Exercise objective:
Look for the word "come" in the entries and copy each line where it appears.

Dataset records:
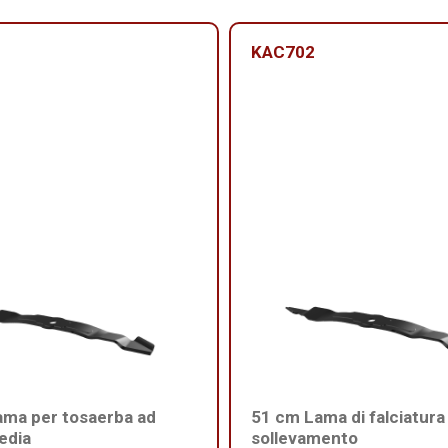
KAC702
ama per tosaerba ad
51 cm Lama di falciatura
edia
sollevamento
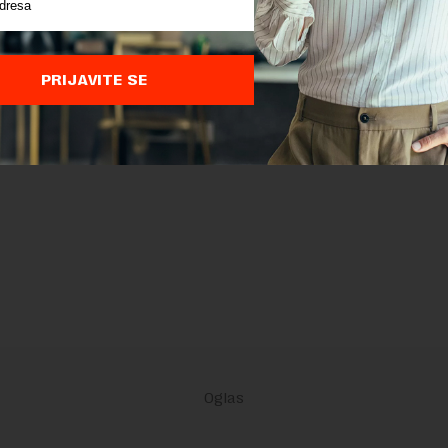
PRIJAVITE SE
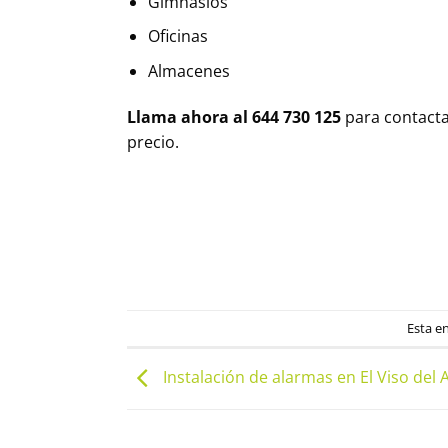
Gimnasios
Oficinas
Almacenes
Llama ahora al 644 730 125
para contact
precio.
Esta e
Instalación de alarmas en El Viso del 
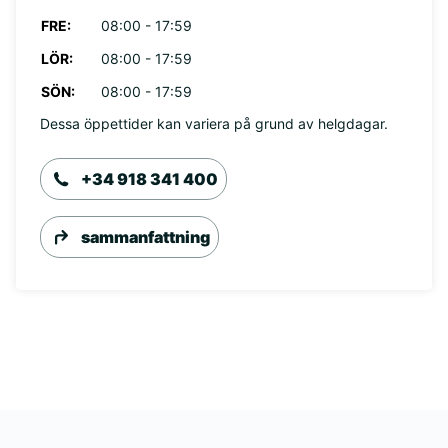
FRE:
08:00 - 17:59
LÖR:
08:00 - 17:59
SÖN:
08:00 - 17:59
Dessa öppettider kan variera på grund av helgdagar.
+34 918 341 400
sammanfattning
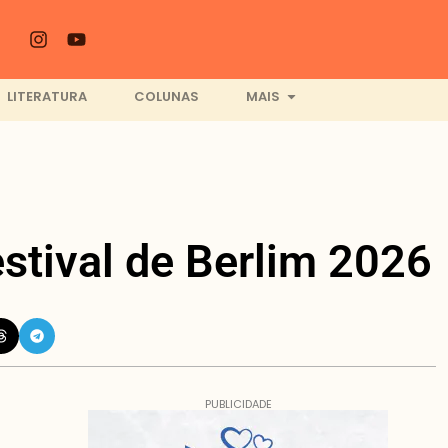
LITERATURA
COLUNAS
MAIS
estival de Berlim 2026
PUBLICIDADE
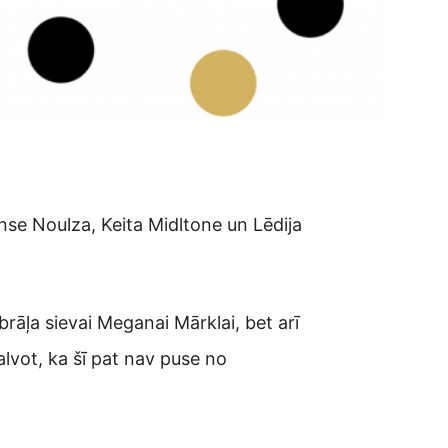
nse Noulza, Keita Midltone un Lēdija
 brāļa sievai Meganai Mārklai, bet arī
lvot, ka šī pat nav puse no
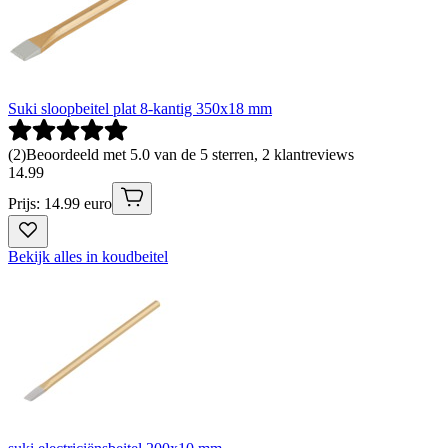
Suki sloopbeitel plat 8-kantig 350x18 mm
(
2
)
Beoordeeld met 5.0 van de 5 sterren, 2 klantreviews
14
.
99
Prijs: 14.99 euro
Bekijk alles in koudbeitel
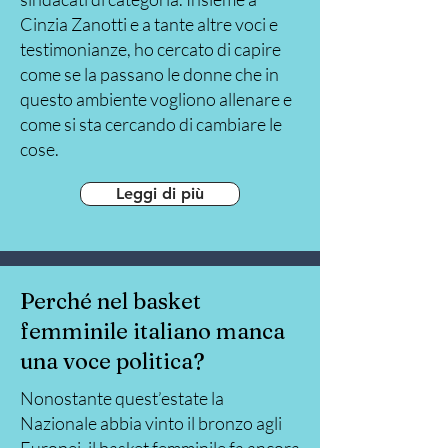
Cinzia Zanotti e a tante altre voci e
testimonianze, ho cercato di capire
come se la passano le donne che in
questo ambiente vogliono allenare e
come si sta cercando di cambiare le
cose.
Leggi di più
Perché nel basket
femminile italiano manca
una voce politica?
Nonostante quest’estate la
Nazionale abbia vinto il bronzo agli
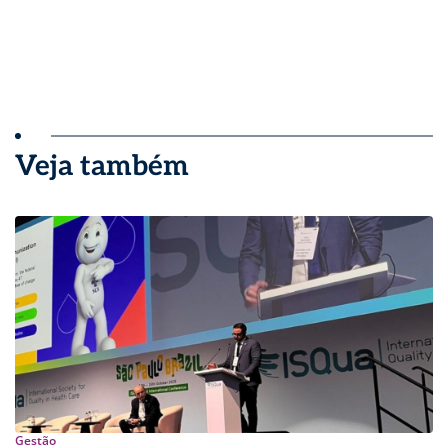
Veja também
Gestão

Solution:
come se la passano le donne che in
come si sta cercando di cambiare le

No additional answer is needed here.